Advection field in 3d texture


I need to move around one density field from another vector field all in 3d. I’d like to do this with 3D textures to utilize hardware interpolations.

The problem right now is getting the data from the right format on to the device.

On the host I have the vector field as a linear array, so for a 2x2x2 field it would look like

| 0.x | 0.y | 0.z | 1.x | 1.y | 1.z | 2.x | 2.y | 2.z | 3.x | 3.y | 3.z | 4.x | 4.y | 4.z | 5.x | 5.y | 5.z |…

textures don’t support float 3 though so I need to copy the data to float4 values. Copying the above array give a wrong result as there’s only three values for each vector. Is there any way to copy these values to a 3d texture with float4 in it and set the last element to 0 in each vector?

The corresponding thing from linear host memory to linear device memory would be:

cudaMemcpy2D( d_Ptr, 4*sizeof(float), h_Ptr, 3*sizeof(float), 3*sizeof(float), fieldWidth * fieldHeight * fieldDepth, cudaMemcpyHostToDevice);

The same array as above would then look like:

| 0.x | 0.y | 0.z | 0 | 1.x | 1.y | 1.z | 0 | 2.x | 2.y | 2.z | 0 | 3.x | 3.y | 3.z | 0 | 4.x | 4.y | 4.z | 0 | 5.x | 5.y | 5.z | 0 |…

Although I know how to copy memory from and to textures/arrays by looking at sdk examples I feel like I haven’t really grasped how it really works and am kind of stumbling around atm.

If someone know of a good way to copy and realigning the values in one call instead of realigning memory first and then copy, I’d be really glad to hear it.

Or if the array representation is linear just like above then maybe someone know how I can just bind the array to that piece of memory?


For the moment I’m just realigning the momery myself so if anyone know of a better way, I’d be pleased to hear it :)

I have another question though. The Kernel use for the advection “crashes” when the density fields get too big. It doesn’t really crash as the program keeps executing but the values returned from the gpu are all zeroes. I guess it’s because I overstep the global device memory or something as it works in emulation mode but not otherwise. Although I think it “crashes” too early for it to be global memory.

Is there any way to check why it crashes? I’ve tried to put CUT_CHECK_ERROR(“kernel failed”) after the kernel call and CUDA_SAFE_CALL() around all other cudaFunctions. Don’t know if this is the way to do it though.


CUT_CHECK_ERROR and CUDA_SAFE_CALL only check for errors in debug builds.

Ah, I see, thanks…

To another note though. Do anyone know how much space an 3d array and texture takes in global memory?

For a program I’m allocating two 3d textures (one with float and one with float4) where one of the textures is a density field and the other a vector field to push the densities around. I also have a result array in linear memory of the same size as the density field.

If I allocate all fields with a size of 240x240x240 everything runs smoothly. But if I change to 250x250x250 it runs out of memory on the last cudaMalloc for the resulting field.

I run on a Quadro FX 3700 which means about 512MB of global memory. If I were to have everything in linear memory the program would need about:

( 250 x 250 x 250 * 16 + 250 x 250 x 250 * 4 *2 ) / 1024 / 1024 = 300Mb of memory (disregarding any other junk and small constant memory pieces allocated)

Can the Cuda arrays really be occupying the last 200 MB of memory or am I doing something wrong?

Typically, CUDA eats up ~50 MiB. If this GPU is running a display (especially one with a fancy compositing desktop) that usage can be higher. You can check how much memory is free with cuMemGetInfo (see any of a number of recent threads on this topic).

Ah, thanks a lot. Been looking for a way to see available Cuda memory. I kinda started with Cuda just recently so haven’t dared to wander into the driver api yet but I will definitely check it out. Can’t try it out right now as I ain’t got access to that computer right now. Thanks for the help.

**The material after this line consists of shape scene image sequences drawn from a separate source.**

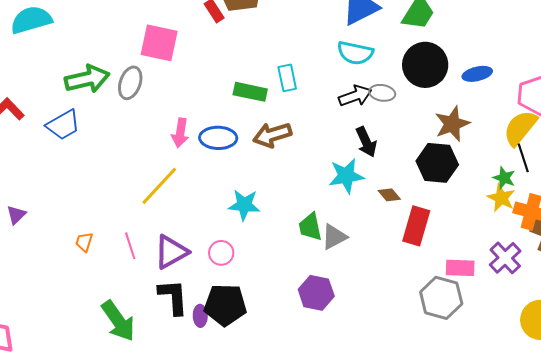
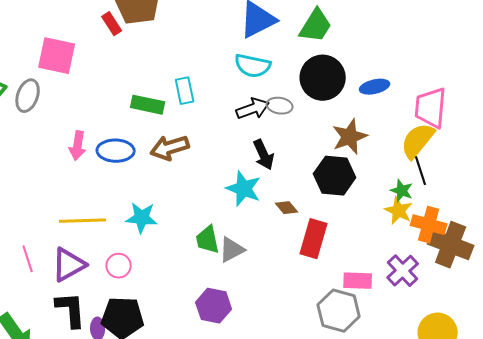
cyan star: (346, 176) -> (244, 189), turned 30
yellow line: (159, 186) -> (83, 221), moved, turned 45

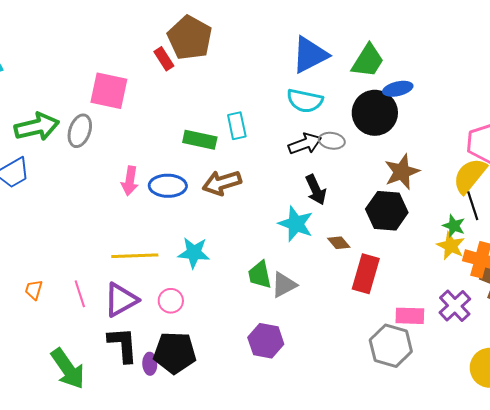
blue ellipse: (375, 87) -> (398, 89), moved

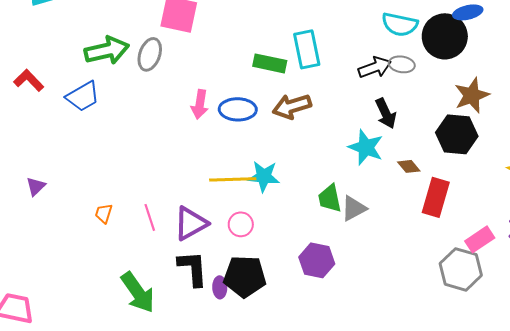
cyan semicircle: (305, 101) -> (400, 24), moved
cyan rectangle: (237, 126) -> (307, 49), size x1.4
yellow line: (135, 256) -> (233, 179), moved
pink rectangle: (410, 316) -> (480, 239), turned -36
purple hexagon: (266, 341) -> (317, 260), moved

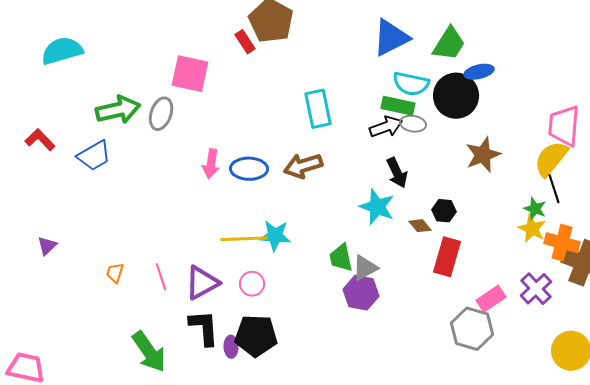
green rectangle: (270, 63) -> (398, 106), moved
black hexagon: (457, 134) -> (444, 211), moved, size x0.6
purple hexagon: (317, 260) -> (361, 293), moved

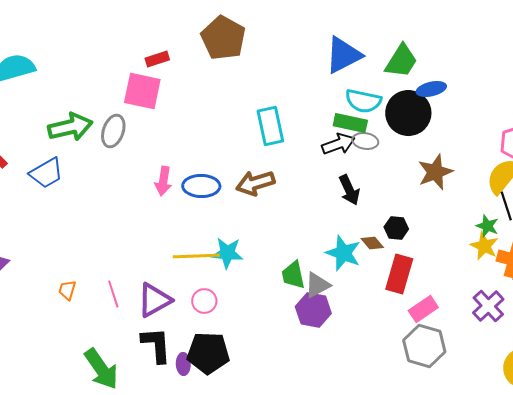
red rectangle: (245, 42) -> (157, 59), moved, turned -75
cyan star: (377, 207) -> (343, 253), moved
pink rectangle: (491, 299) -> (423, 309), moved

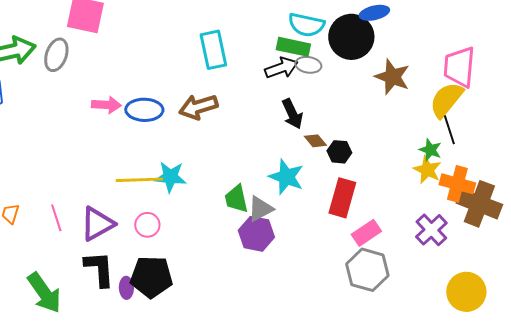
brown star: (435, 172) -> (392, 77), moved, turned -30
pink arrow: (163, 181) -> (106, 105), turned -96
brown diamond: (372, 243) -> (315, 141), moved

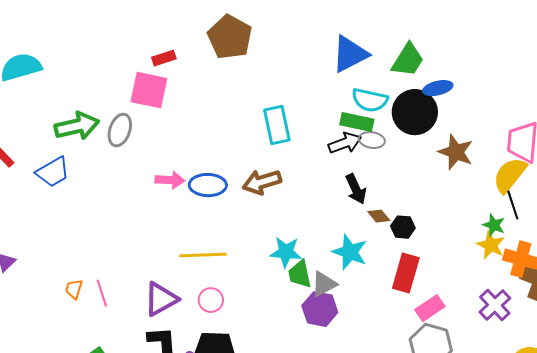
cyan star: (170, 177) -> (286, 252), moved
pink line: (56, 218) -> (102, 293), moved

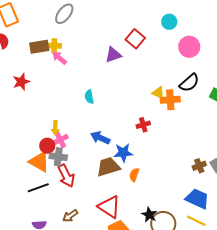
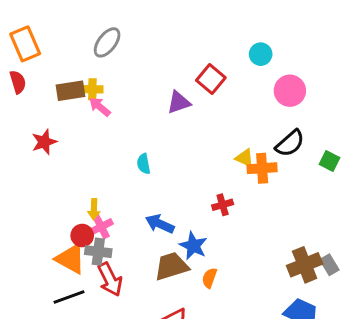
blue star: (123, 153) -> (193, 246), turned 30
brown cross: (199, 166) -> (305, 265), size x1.6

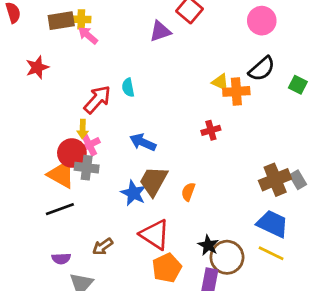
red cross: (223, 205) -> (211, 130), moved
red circle: (82, 236) -> (72, 153), size x1.4
blue star: (193, 246) -> (133, 193), moved
brown trapezoid: (171, 266) -> (153, 181), turned -44
red arrow: (110, 279) -> (97, 100), moved, turned -112

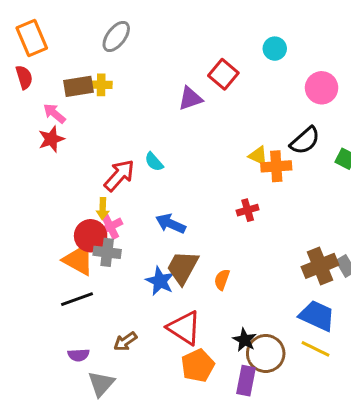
pink circle: (262, 21) -> (322, 88), moved
pink arrow: (88, 35) -> (54, 113), moved
cyan semicircle: (128, 87) -> (154, 162), turned -30

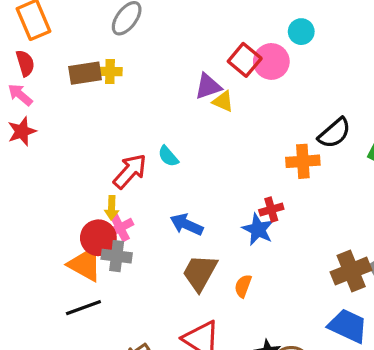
pink circle: (322, 88) -> (271, 61), moved
pink arrow: (54, 113) -> (20, 95), moved
red star: (51, 139) -> (22, 131), moved
yellow triangle: (258, 156) -> (223, 101), moved
blue star: (160, 281) -> (258, 229), moved

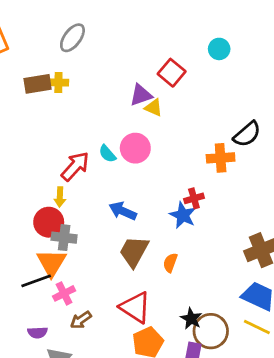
pink circle: (271, 61) -> (135, 148), moved
pink cross: (120, 228) -> (64, 293), moved
orange triangle: (85, 264) -> (51, 263), moved, turned 32

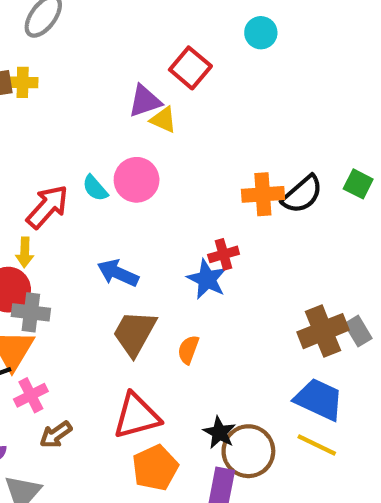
black semicircle: (247, 134) -> (302, 194), moved
red triangle: (135, 307) -> (137, 416), turned -48

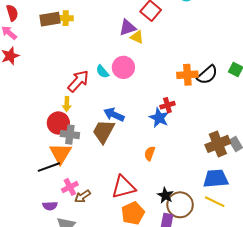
brown trapezoid: (134, 333) -> (103, 131), moved
pink cross: (31, 395) -> (70, 187), moved
blue trapezoid: (319, 399) -> (216, 179), turned -30

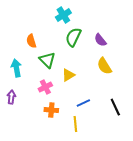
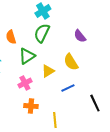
green semicircle: (73, 37) -> (42, 33), moved
green triangle: (47, 60) -> (27, 56), turned 42
yellow semicircle: (104, 66) -> (71, 62), moved
blue line: (83, 103) -> (68, 88), moved

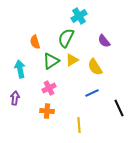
cyan cross: (43, 11) -> (79, 16), moved
yellow triangle: (48, 71) -> (72, 60), moved
orange cross: (31, 106) -> (47, 111), moved

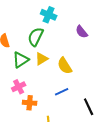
cyan cross: (79, 16) -> (49, 15), turned -35
purple semicircle: (104, 41) -> (82, 32), moved
orange cross: (47, 111) -> (30, 103), moved

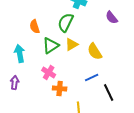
pink cross: (19, 87) -> (49, 72), turned -32
black line: (89, 107) -> (109, 92), moved

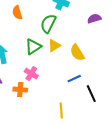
purple semicircle: (112, 18) -> (94, 19), turned 112
orange semicircle: (35, 26) -> (17, 13), moved
orange cross: (60, 88) -> (20, 90), moved

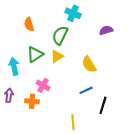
yellow triangle: (54, 46) -> (57, 56), moved
green triangle: (33, 47) -> (35, 54), moved
black line: (91, 94) -> (103, 105), turned 42

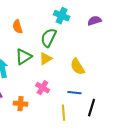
purple semicircle: (106, 30) -> (95, 21), moved
pink cross: (43, 85) -> (43, 88), moved
blue line: (86, 90) -> (75, 93), turned 32
yellow line: (73, 122) -> (64, 113), moved

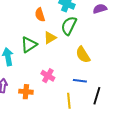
orange semicircle: (18, 27) -> (40, 15), moved
green semicircle: (49, 38) -> (69, 26), moved
yellow triangle: (46, 59) -> (50, 38), moved

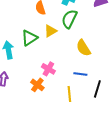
orange cross: (26, 92) -> (37, 85), moved, turned 32

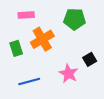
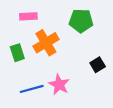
pink star: (69, 73) -> (59, 85), moved

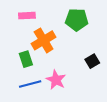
green rectangle: (17, 53) -> (26, 59), moved

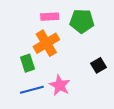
pink rectangle: (27, 16) -> (50, 17), moved

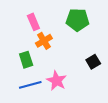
pink rectangle: (50, 17) -> (33, 22), moved, turned 70
orange cross: (46, 43) -> (44, 41), size x0.7

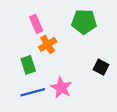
black square: (93, 62) -> (101, 67), turned -32

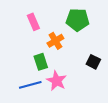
orange cross: (48, 44) -> (55, 41), moved
green rectangle: (28, 65) -> (41, 62), moved

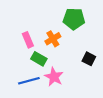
pink rectangle: (33, 22) -> (28, 40), moved
green rectangle: (41, 62) -> (39, 59), turned -42

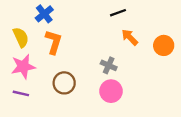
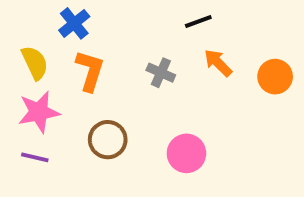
gray cross: (109, 65) -> (161, 73), moved

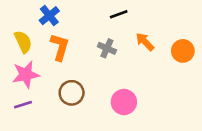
black line: (198, 21) -> (119, 14), moved
purple line: (35, 157) -> (23, 105), turned -30

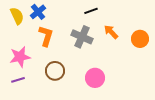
yellow semicircle: (23, 42) -> (17, 16), moved
gray cross: (107, 48) -> (82, 37), size x1.5

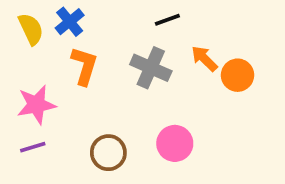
orange circle: (140, 39) -> (238, 75), moved
brown circle: (55, 71) -> (108, 153), moved

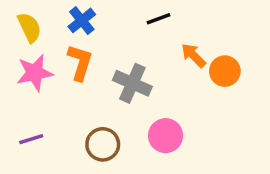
blue cross: (70, 22) -> (82, 20), moved
gray cross: (151, 68) -> (132, 83), moved
pink star: (36, 105) -> (35, 73), moved

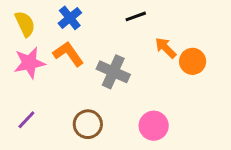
orange L-shape: (80, 62) -> (68, 54), turned -52
pink circle: (166, 136) -> (154, 126), moved
purple line: (31, 139) -> (26, 120), turned -30

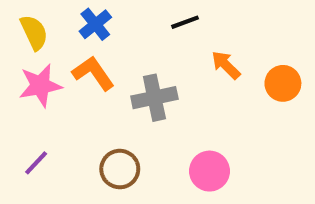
orange circle: (193, 61) -> (283, 83), moved
gray cross: (113, 72) -> (154, 98), turned -36

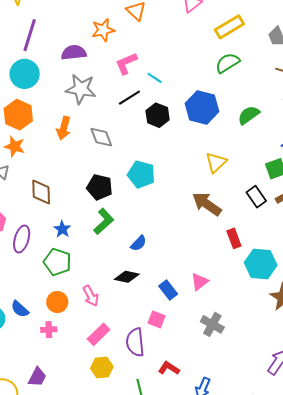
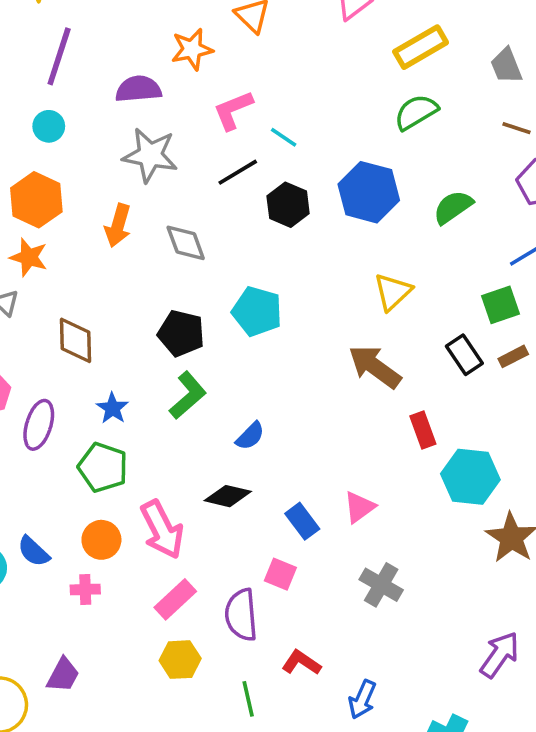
cyan circle: (25, 74) -> (49, 126), size x0.6
pink arrow: (91, 296) -> (162, 530), size x1.5

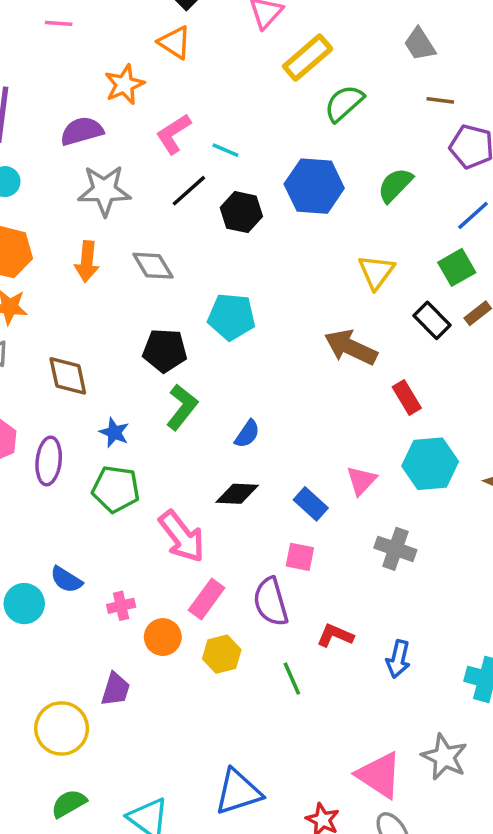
yellow rectangle: (421, 47) -> (308, 58), moved
yellow triangle: (393, 292) -> (376, 272), moved
cyan hexagon: (470, 477) -> (430, 464), moved
orange circle: (101, 540) -> (163, 637), moved

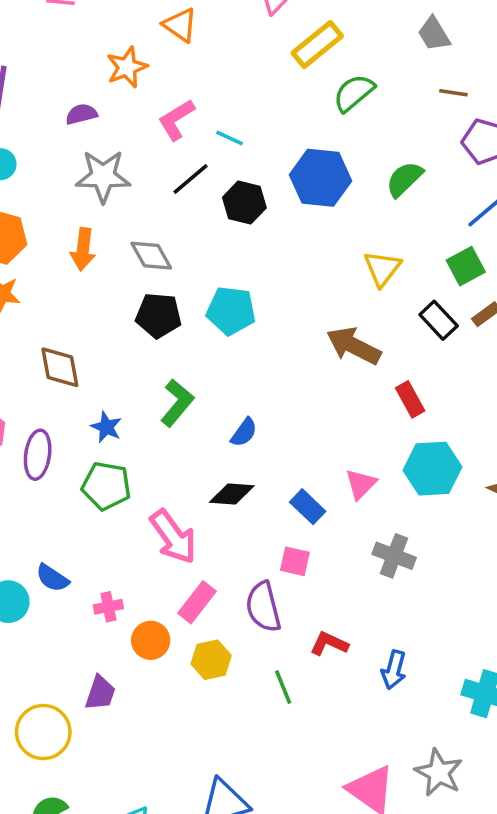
purple semicircle: (82, 131) -> (81, 114), size x0.7
black pentagon: (165, 351) -> (158, 315), moved

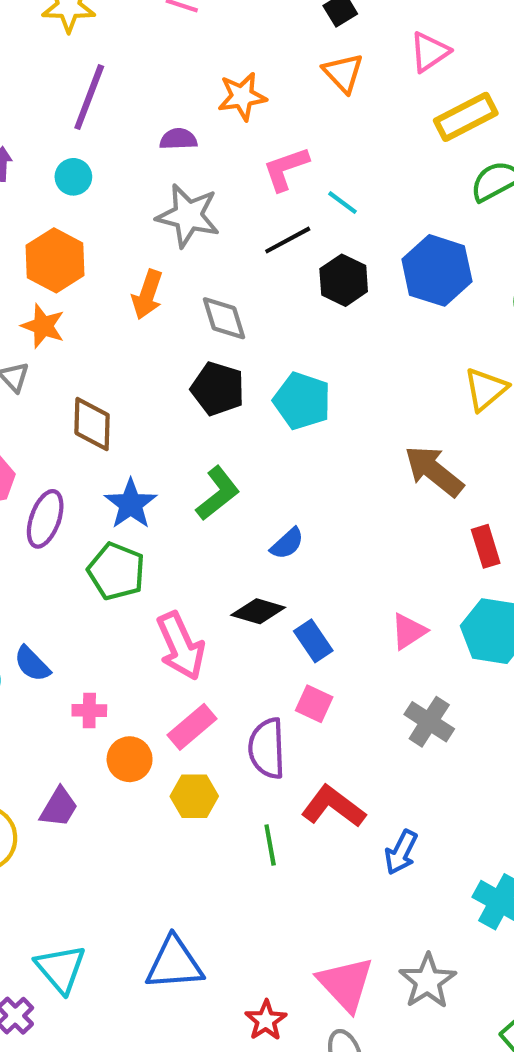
orange triangle: (180, 25) -> (343, 73), moved
blue star: (106, 427) -> (131, 504), size x1.4
blue rectangle: (308, 507) -> (313, 641), moved
red L-shape: (329, 644) -> (333, 807), size x1.4

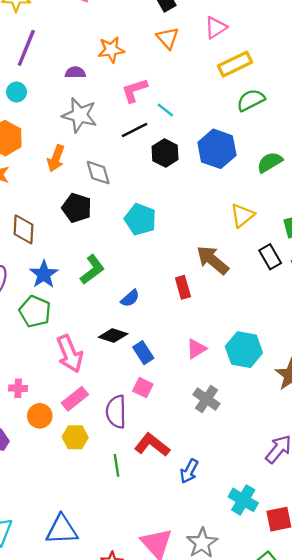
black pentagon: (218, 389) -> (77, 208), moved
red rectangle: (486, 546) -> (183, 287), moved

Don’t worry about the fact that cuMemGetInfo is a driver API call. It is one of the few driver API calls that can be made from a runtime API program without any problems.

I’ve been programming CUDA since the first public release in March 2007 and I’ve never touched the driver API, except for this one call. The runtime API is just too convenient :)

Ah, that sounds great, wasn’t really sure how to mix the driver and runtime api but didn’t seem to be any problem so far with that one as you mentioned. Thanks alot for the tip, really helps me out.